Eytys launched in April 2013 with just 25 stockists. “We want to sell in stores that we like,” says Hirschfeld. “So we approached the stores that we knew and liked and quite a few of them were keen on Eytys and supported us from the start.” The inaugural season wasn’t without hiccups, however, the biggest being when the cargo ship MOL Comfort, which was carrying their entire first collection, broke in half and sunk in the middle of the Indian Ocean.
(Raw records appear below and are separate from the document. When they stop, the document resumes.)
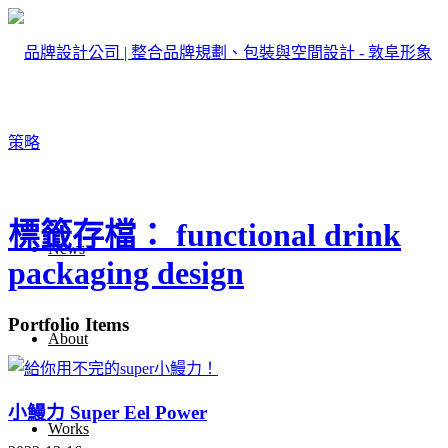
標籤存檔： functional drink
News
packaging design
Portfolio Items
About
小鰻力 Super Eel Power
Works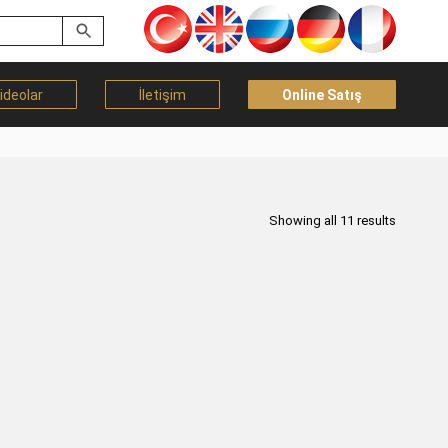
ideolar
İletişim
Online Satış
Showing all 11 results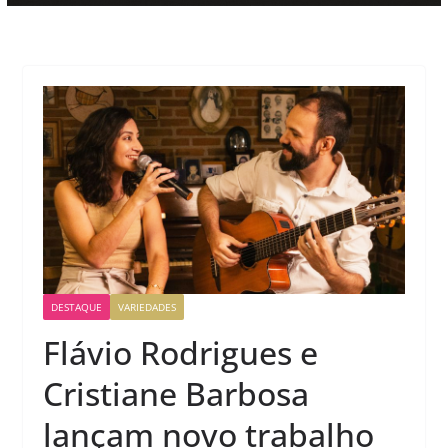
DESTAQUE
VARIEDADES
Flávio Rodrigues e
Cristiane Barbosa
lançam novo trabalho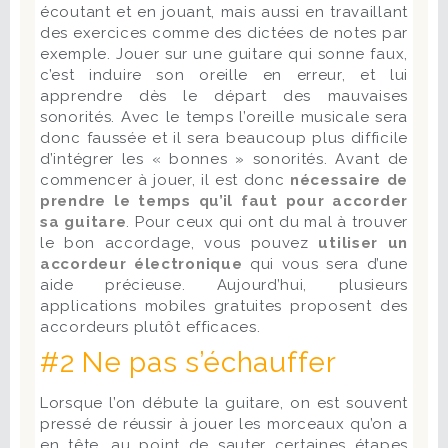
écoutant et en jouant, mais aussi en travaillant
des exercices comme des dictées de notes par
exemple. Jouer sur une guitare qui sonne faux,
c’est induire son oreille en erreur, et lui
apprendre dès le départ des mauvaises
sonorités. Avec le temps l’oreille musicale sera
donc faussée et il sera beaucoup plus difficile
d’intégrer les « bonnes » sonorités. Avant de
commencer à jouer, il est donc
nécessaire de
prendre le temps qu’il faut pour accorder
sa guitare
. Pour ceux qui ont du mal à trouver
le bon accordage, vous pouvez
utiliser un
accordeur électronique
qui vous sera d’une
aide précieuse. Aujourd’hui, plusieurs
applications mobiles gratuites proposent des
accordeurs plutôt efficaces.
#2 Ne pas s’échauffer
Lorsque l’on débute la guitare, on est souvent
pressé de réussir à jouer les morceaux qu’on a
en tête, au point de sauter certaines étapes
“There were a couple of weeks where we didn’t know if we were going to survive or not,” Hirschfeld says of the incident. It also left Schiller equally nervous, so much that he actually took up smoking during the time. Thanks to insurance and the patience and support of their first stockists, Eytys was able to reproduce and successfully ship their first shoes.
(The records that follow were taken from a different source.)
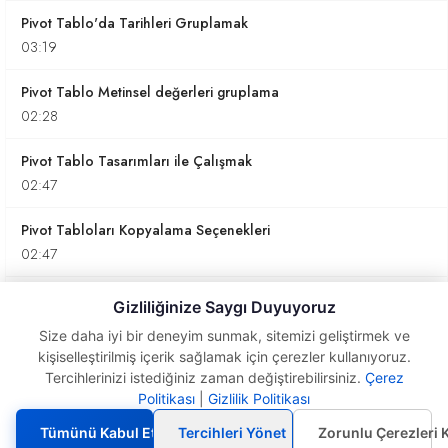
Pivot Tablo'da Tarihleri Gruplamak
03:19
Pivot Tablo Metinsel değerleri gruplama
02:28
Pivot Tablo Tasarımları ile Çalışmak
02:47
Pivot Tabloları Kopyalama Seçenekleri
02:47
Pivot Tablolarda Dilimleyiciler ile çalışmak
Gizliliğinize Saygı Duyuyoruz
03:49
Size daha iyi bir deneyim sunmak, sitemizi geliştirmek ve
kişiselleştirilmiş içerik sağlamak için çerezler kullanıyoruz.
Yataydaki Verilerin Pivotlarını oluşturmak
Tercihlerinizi istediğiniz zaman değiştirebilirsiniz.
Çerez
07:49
Politikası
|
Gizlilik Politikası
Pivot Tablo ve Pivot
Tablolar ile çalışmak
Tümünü Kabul Et
Tercihleri Yönet
Zorunlu Çerezleri 
Özel Listeleri Pivot Tablolarda kullanmak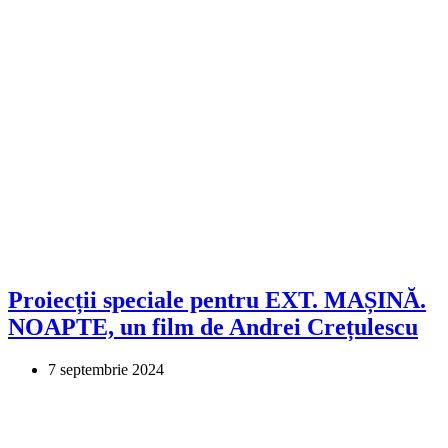
Proiecții speciale pentru EXT. MAȘINĂ.
NOAPTE, un film de Andrei Crețulescu
7 septembrie 2024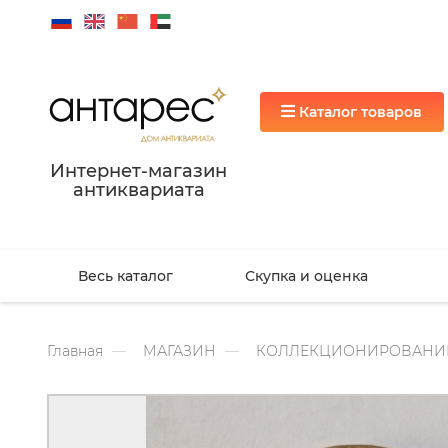
Каталог товаров
Интернет-магазин
антиквариата
Весь каталог
Скупка и оценка
Главная
МАГАЗИН
КОЛЛЕКЦИОНИРОВАНИ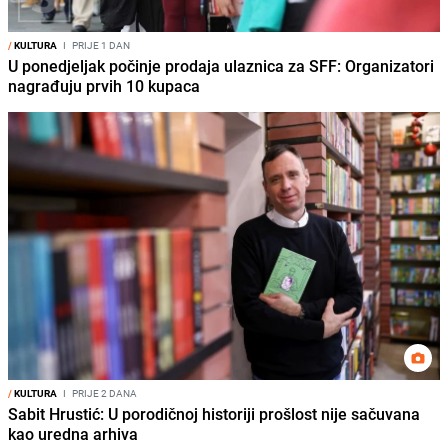
/
KULTURA
I
PRIJE 1 DAN
U ponedjeljak počinje prodaja ulaznica za SFF: Organizatori
nagrađuju prvih 10 kupaca
/
KULTURA
I
PRIJE 2 DANA
Sabit Hrustić: U porodičnoj historiji prošlost nije sačuvana
kao uredna arhiva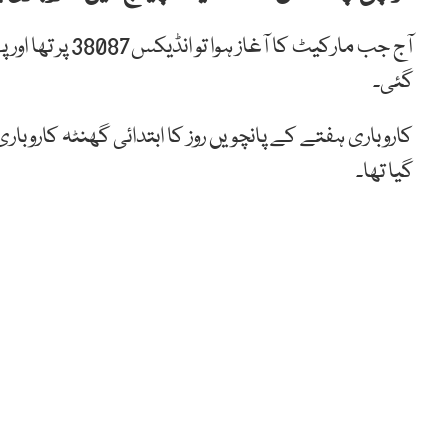
گئی۔
گیا تھا۔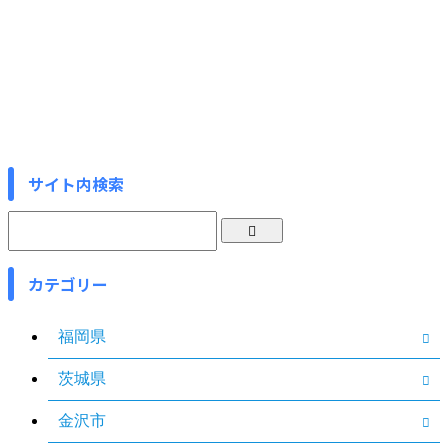
サイト内検索
カテゴリー
福岡県
茨城県
金沢市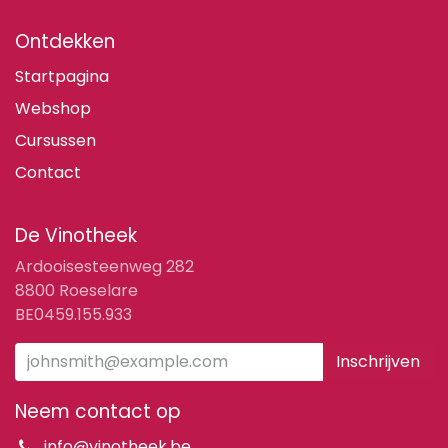
Ontdekken
Startpagina
Webshop
Cursussen
Contact
De Vinotheek
Ardooisesteenweg 282
8800 Roeselare
BE0459.155.933
Inschrijven
Neem contact op
info@vinotheek.be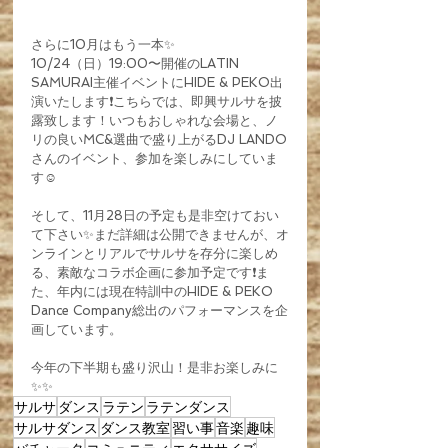
さらに10月はもう一本✨
10/24（日）19:00〜開催のLATIN 
SAMURAI主催イベントにHIDE & PEKO出
演いたします❗️こちらでは、即興サルサを披
露致します！いつもおしゃれな会場と、ノ
リの良いMC&選曲で盛り上がるDJ LANDO
さんのイベント、参加を楽しみにしていま
す☺️
そして、11月28日の予定も是非空けておい
て下さい✨まだ詳細は公開できませんが、オ
ンラインとリアルでサルサを存分に楽しめ
る、素敵なコラボ企画に参加予定です❗️ま
た、年内には現在特訓中のHIDE & PEKO 
Dance Company総出のパフォーマンスを企
画しています。
今年の下半期も盛り沢山！是非お楽しみに
✨✨
サルサ
ダンス
ラテン
ラテンダンス
サルサダンス
ダンス教室
習い事
音楽
趣味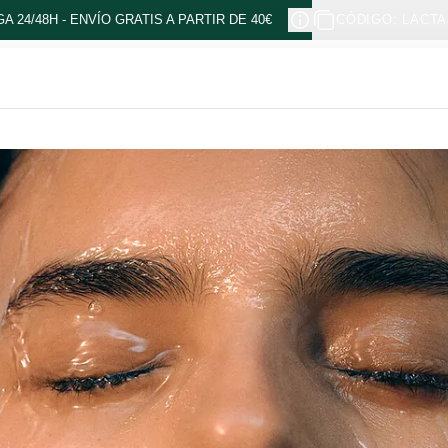
A 24/48H - ENVÍO GRATIS A PARTIR DE 40€
CÓDIGO: LACTA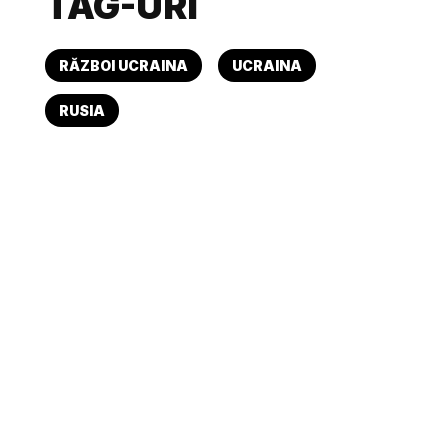
TAG-URI
RĂZBOI UCRAINA
UCRAINA
RUSIA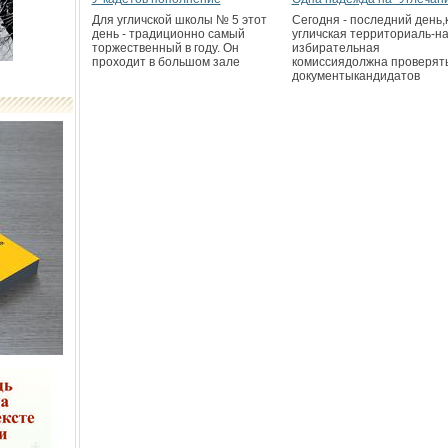
Для угличской школы № 5 этот
Сегодня - последний день,
день - традиционно самый
угличская территориаль-н
торжественный в году. Он
избирательная
проходит в большом зале
комиссиядолжна проверят
документыкандидатов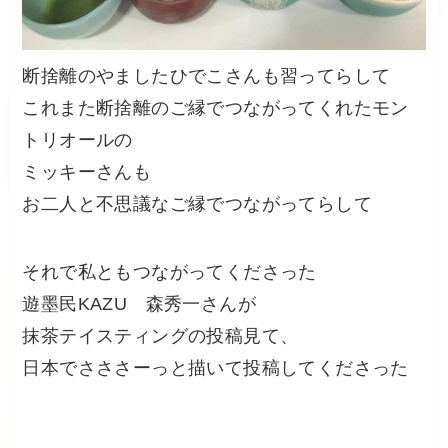
断捨離のやましたひでこさんも習ってらして
これまた断捨離のご縁でつながってくれたモン
トリオールの
ミッキーさんも
お二人と不思議なご縁でつながってらして
それで私ともつながってくださった
遊墨民KAZU 森秀一さんが
抹茶テイスティングの投稿見て、
日本でさささーっと描いて投稿してくださった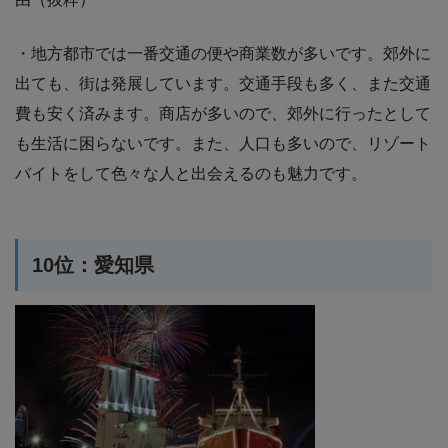
・地方都市では一番交通の便や商業数が多いです。郊外に
出ても、街は発展しています。交通手段も多く、また交通
費も安く済みます。商店が多いので、郊外に行ったとして
も生活に困らないです。また、人口も多いので、リゾート
バイトをして色々な人と出会えるのも魅力です。
10位：愛知県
The Autumn 2014 series did so well that by Spring 2014, Eytys had more than doubled its wholesale accounts to 60 stockists, including influential stores like Dover Street Market, Colette and LN-CC. By Autumn 2015, that number will be 100. It’s controlled growth, as Hirschfeld wants to first expand the volume of business they do with their existing stockists and, along with Schiller, vets every store on an individual basis before deciding whether or not their brand is a good fit for their shelves.
In August, Eytys opened its first store in Stockholm. Like the birthing of the label itself, it too was an impulsive decision, one that stemmed from finding an office space and having enough extra room to transform it into a standalone shop. “It was a good time for us to curate a physical space,” says Hirschfeld. “We came so far with what we wanted to do brand-wise and aesthetic-wise, so we thought it’d be fun and interesting to do it."
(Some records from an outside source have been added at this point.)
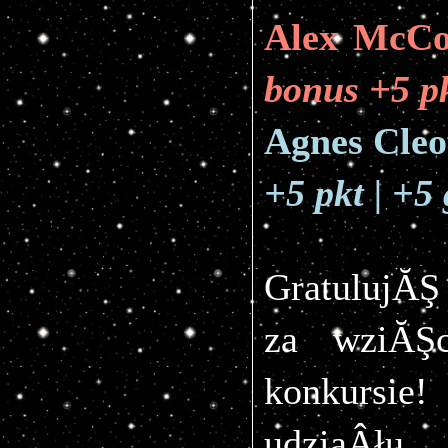
Alex McCo
bonus +5 pk
Agnes Cleo
+5 pkt | +5 
GratulujĂŞ
za wziĂŞ
konkursie
udziaÂł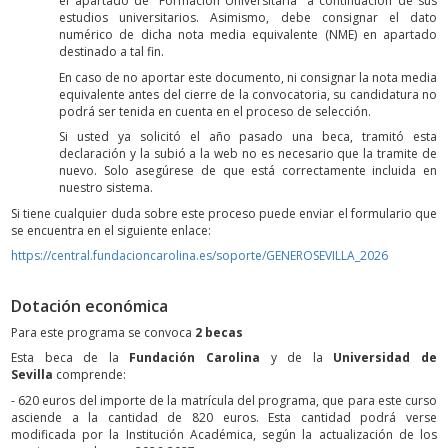
el apartado de “Formación Universitaria” a continuación de sus
estudios universitarios. Asimismo, debe consignar el dato
numérico de dicha nota media equivalente (NME) en apartado
destinado a tal fin.
En caso de no aportar este documento, ni consignar la nota media
equivalente antes del cierre de la convocatoria, su candidatura no
podrá ser tenida en cuenta en el proceso de selección.
Si usted ya solicitó el año pasado una beca, tramitó esta
declaración y la subió a la web no es necesario que la tramite de
nuevo. Solo asegúrese de que está correctamente incluida en
nuestro sistema.
Si tiene cualquier duda sobre este proceso puede enviar el formulario que
se encuentra en el siguiente enlace:
https://central.fundacioncarolina.es/soporte/GENEROSEVILLA_2026
Dotación económica
Para este programa se convoca
2 becas
Esta beca de la
Fundación Carolina
y de la
Universidad de
Sevilla
comprende:
- 620 euros del importe de la matrícula del programa, que para este curso
asciende a la cantidad de 820 euros. Esta cantidad podrá verse
modificada por la Institución Académica, según la actualización de los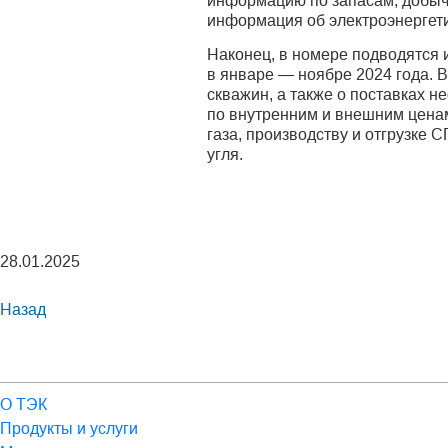
информацию по запасам, добыче,
информация об электроэнергети
Наконец, в номере подводятся 
в январе — ноябре 2024 года. 
скважин, а также о поставках 
по внутренним и внешним ценам
газа, производству и отгрузке 
угля.
28.01.2025
Назад
О ТЭК
Продукты и услуги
Located on an unassuming block between two Bangladeshi restaurants in central Stockholm’s Hötorget neighbourhood, the white-walled, marble-floored space is outfitted with set-in shelving and modern furniture designed in collaboration with cabinetmaker Axel Wannberg. Wannberg’s portfolio notes that inspiration for the space includes 1980s post-modernists Shiro Kuramata and Ettore Sottsass and the colour palette of American painter Agnes Martin. Pottery from Jessica Hans, books from Konst-ig and a selection of gear by Swedish rapper and producer Yung Lean magnifies the eclectic vibe.
This culture of convergence — Sad Boys merchandise and vintage Swatch watches, skateboards and MTV — is how Eytys defines itself. “We like to talk about Generation Y and how we’ve grown up with MTV and the Internet and this has just given us a steady flow of information,” says Schiller. The company’s newest model, a padded, leather-lined high-top called the Odyssey, isn’t just a reference to Stanley Kubrick, the Voyager 1 space probe or the continuation of the brand’s own journey, but also late 1970s disco band Odyssey, best known for its 1977 hit single, “Native New Yorker.”
In making the shoe, Schiller researched all the padded high-tops on the market and found them too busy. I’ve never been looking for the most crazy sneakers or the most wild things, I just wanted the most perfect, basic sneakers,” he says. “We’re always going to find ways to re-work the shoes and find interesting collaborations, but it’s not on a regular basis.” This season also saw the launch of new versions of the Mother and Odyssey sneakers with stark, black soles, for Eytys’ fans whose personal style veers towards the darker end of the colour spectrum.
As Eytys has no investors — a fact that HIrschfeld is proud of — it affords them the freedom to do “what feels right.” The top priority at the moment is building on their current market momentum, while establishing a plan for longevity. “This is something that we wanna do for a long time.”